Observation data (J2000 epoch)
- Class: V
- Constellation: Sagittarius
- Right ascension: 17^{h} 48^{m} 52.67^{s}
- Declination: −20° 21′ 34.5″
- Distance: 27.1 ± 1.3 kly (8.3 ± 0.4 kpc)
- Apparent magnitude (V): 9.3
- Apparent dimensions (V): 4.4′

Physical characteristics
- Mass: > 4.42×10^{5} M_{☉}
- Metallicity: [Fe/H] = −0.56 dex
- Estimated age: ≈11 Gyr
- Other designations: NGC 6440

= NGC 6440 =

Globular cluster in the constellation of Sagittarius

NGC 6440 is a globular cluster of stars in the southern constellation of Sagittarius. It was discovered by German-English astronomer William Herschel on 28 May 1786. With an apparent visual magnitude of 9.3 and an angular diameter of 4.4 arcminute, it can be observed as a fuzzy blob when viewed through a small telescope. Its Shapley–Sawyer Concentration Class is V.

This cluster is located at a distance of 8.3 ± 0.4 kpc from the Sun. It is situated toward the galactic bulge of the Milky Way, about 8.0 kpc from the Galactic Center.
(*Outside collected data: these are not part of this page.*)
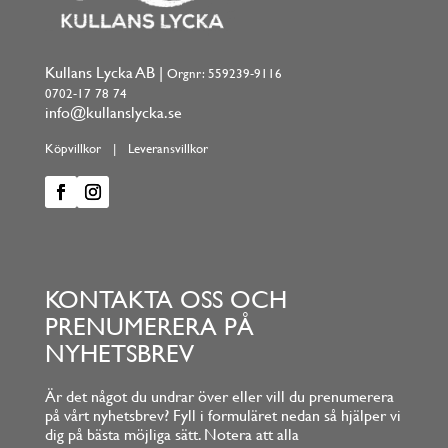
Kullans Lycka AB |
Orgnr: 559239-9116
0702-17 78 74
info@kullanslycka.se
Köpvillkor
|
Leveransvillkor
KONTAKTA OSS OCH
PRENUMERERA PÅ
NYHETSBREV
Är det något du undrar över eller vill du prenumerera
på vårt nyhetsbrev? Fyll i formuläret nedan så hjälper vi
dig på bästa möjliga sätt. Notera att alla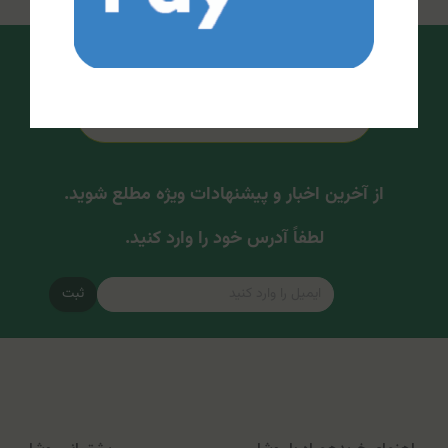
از آخرین اخبار و پیشنهادات ویژه مطلع شوید.
لطفاً آدرس خود را وارد کنید.
ثبت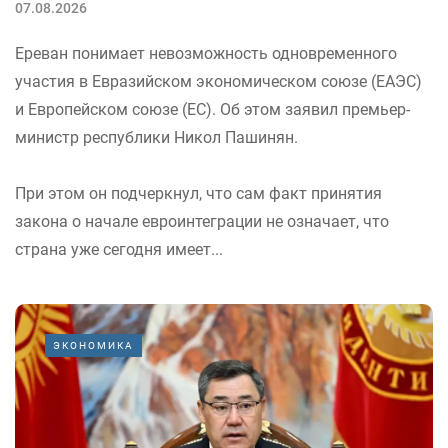
07.08.2026
Ереван понимает невозможность одновременного
участия в Евразийском экономическом союзе (ЕАЭС)
и Европейском союзе (ЕС). Об этом заявил премьер-
министр республики Никол Пашинян.
При этом он подчеркнул, что сам факт принятия
закона о начале евроинтеграции не означает, что
страна уже сегодня имеет...
ЭКОНОМИКА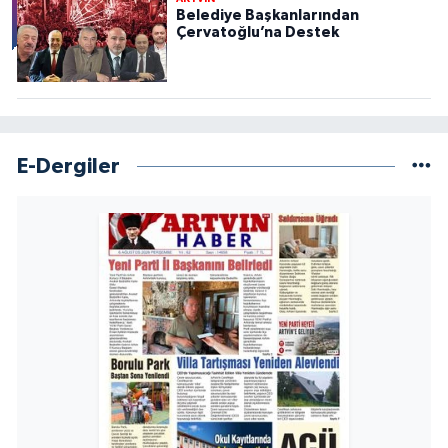
Belediye Başkanlarından
Çervatoğlu’na Destek
E-Dergiler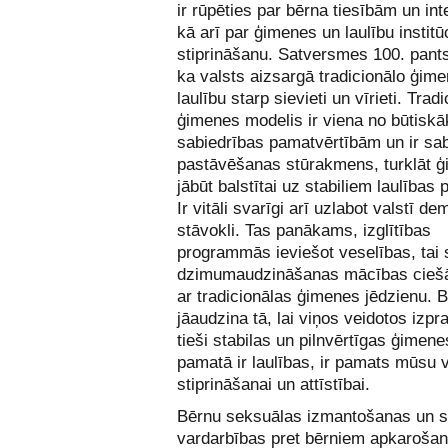
ir rūpēties par bērna tiesībām un in
kā arī par ģimenes un laulību institū
stiprināšanu. Satversmes 100. pant
ka valsts aizsargā tradicionālo ģime
laulību starp sievieti un vīrieti. Trad
ģimenes modelis ir viena no būtisk
sabiedrības pamatvērtībām un ir sa
pastāvēšanas stūrakmens, turklāt ģ
jābūt balstītai uz stabiliem laulības
Ir vitāli svarīgi arī uzlabot valstī d
stāvokli. Tas panākams, izglītības
programmās ieviešot veselības, tai 
dzimumaudzināšanas mācības ciešā
ar tradicionālas ģimenes jēdzienu. Bē
jāaudzina tā, lai viņos veidotos izpr
tieši stabilas un pilnvērtīgas ģimene
pamatā ir laulības, ir pamats mūsu 
stiprināšanai un attīstībai.
Bērnu seksuālas izmantošanas un 
vardarbības pret bērniem apkarošan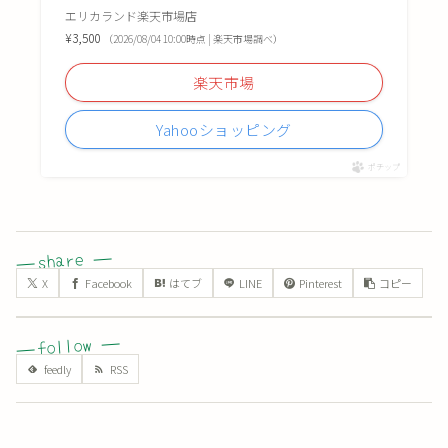
エリカランド楽天市場店
¥3,500
（2026/08/04 10:00時点 | 楽天市場調べ）
楽天市場
Yahooショッピング
ポチップ
X
Facebook
はてブ
LINE
Pinterest
コピー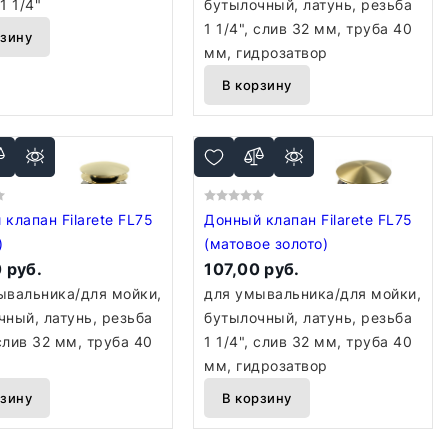
1 1/4"
бутылочный, латунь, резьба
1 1/4", слив 32 мм, труба 40
рзину
мм, гидрозатвор
В корзину
клапан Filarete FL75
Донный клапан Filarete FL75
)
(матовое золото)
 руб.
107,00 руб.
ывальника/для мойки,
для умывальника/для мойки,
чный, латунь, резьба
бутылочный, латунь, резьба
 слив 32 мм, труба 40
1 1/4", слив 32 мм, труба 40
мм, гидрозатвор
рзину
В корзину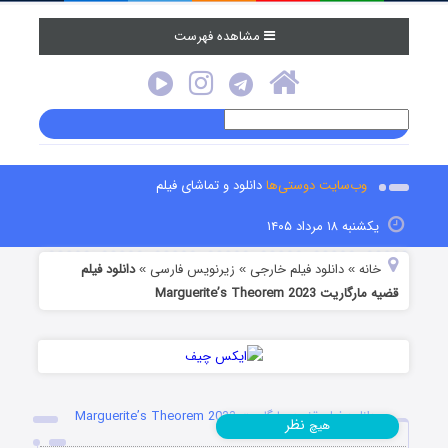
مشاهده فهرست
وب‌سایت دوستی‌ها
دانلود و تماشای فیلم
یکشنبه ۱۸ مرداد ۱۴۰۵
خانه
دانلود فیلم خارجی
زیرنویس فارسی
دانلود فیلم
»
»
»
قضیه مارگاریت Marguerite’s Theorem 2023
دانلود فیلم قضیه مارگاریت Marguerite’s Theorem 2023
نظر
هیچ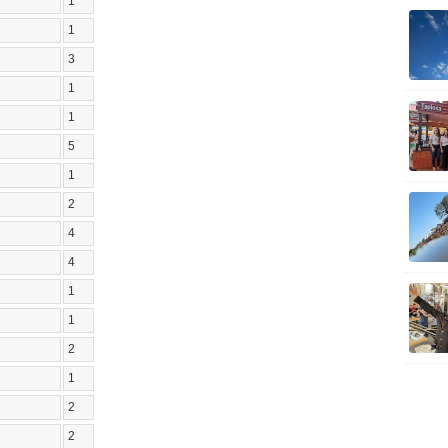
1
1
3
1
1
5
1
2
4
4
1
1
2
1
2
2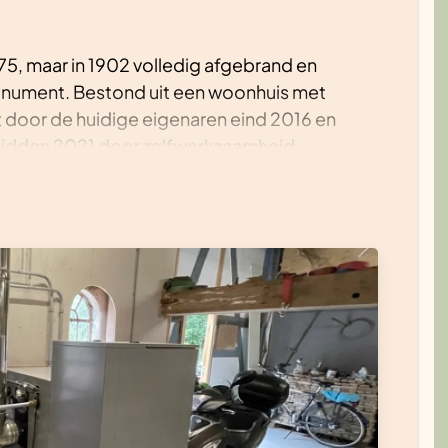
75, maar in 1902 volledig afgebrand en
ument. Bestond uit een woonhuis met
 door de huidige eigenaren eind 2016 en
idden 2021 door zelfwerkzaamheid
spunt het bestaande karakter zoveel mogelijk
ooncomfort en duurzaamheid zijn aan de
essies gedaan.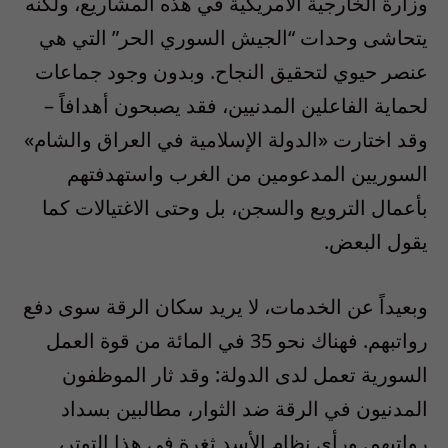
وزارة الخارجية الأمريكية في هذه المشاريع، ولكنه
يتحاشى وحدات “الجيش السوري الحر” التي هي
عنصر حيوي لتحقيق النجاح. وبدون وجود جماعات
لحماية الفاعلين المدنيين، فقد يصبحون أهدافاً –
وقد اختارت «الدولة الإسلامية في العراق والشام»
السوريين المدعومين من الغرب واستهدفتهم
بأعمال الترويع والسجن، بل وحتى الاغتيالات كما
يقول البعض.
وبعيداً عن الخدمات، لا يريد سكان الرقة سوى دفع
رواتبهم. فهناك نحو 35 في المائة من قوة العمل
السورية تعمل لدى الدولة: وقد ثار الموظفون
المدنيون في الرقة ضد الثوار، مطالبين بسداد
رواتبهم. ورأى نظام الأسد ثغرة في هذا التوتر،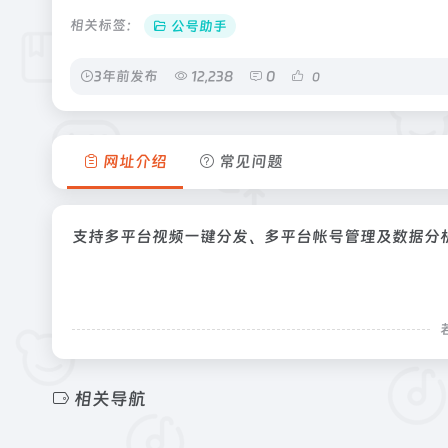
相关标签：
公号助手
3年前发布
12,238
0
0
网址介绍
常见问题
支持多平台视频一键分发、多平台帐号管理及数据分
相关导航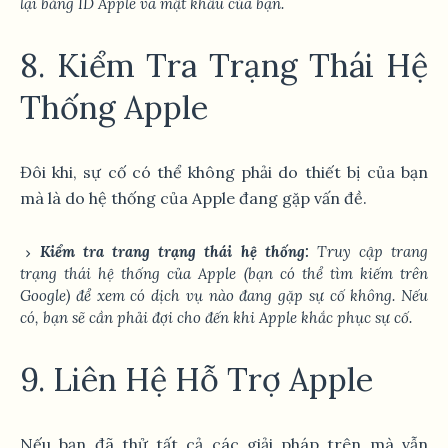
lại bằng ID Apple và mật khẩu của bạn.
8. Kiểm Tra Trạng Thái Hệ
Thống Apple
Đôi khi, sự cố có thể không phải do thiết bị của bạn
mà là do hệ thống của Apple đang gặp vấn đề.
Kiểm tra trang trạng thái hệ thống:
Truy cập trang
trạng thái hệ thống của Apple (bạn có thể tìm kiếm trên
Google) để xem có dịch vụ nào đang gặp sự cố không. Nếu
có, bạn sẽ cần phải đợi cho đến khi Apple khắc phục sự cố.
9. Liên Hệ Hỗ Trợ Apple
Nếu bạn đã thử tất cả các giải pháp trên mà vẫn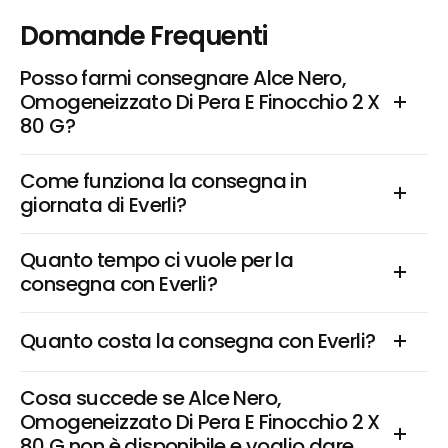
Domande Frequenti
Posso farmi consegnare Alce Nero, 
Omogeneizzato Di Pera E Finocchio 2 X 
80 G?
Come funziona la consegna in 
giornata di Everli?
Quanto tempo ci vuole per la 
consegna con Everli?
Quanto costa la consegna con Everli?
Cosa succede se Alce Nero, 
Omogeneizzato Di Pera E Finocchio 2 X 
80 G non è disponibile e voglio dare 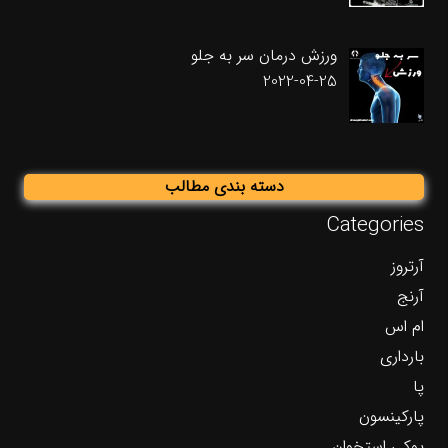
ورزش درمان سر به جلو
2022-04-25
دسته بندی مطالب
Categories
آرتروز
آرنج
ام اس
بارداری
پا
پارکینسون
پوکی استخوان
The center of the cluster is fairly concentrated, but does not appear to have undergone a core collapse. It has a core radius of 0.26 pc, and a half-mass radius of 2.02 pc. Observations suggest it is one of the most metal–rich globular clusters in the galaxy, and it is close to solar metallicity. NGC 6440 is a rich target for Astrophysical X-ray sources. As of 2022, thirteen pulsars have been discovered in NGC 6440.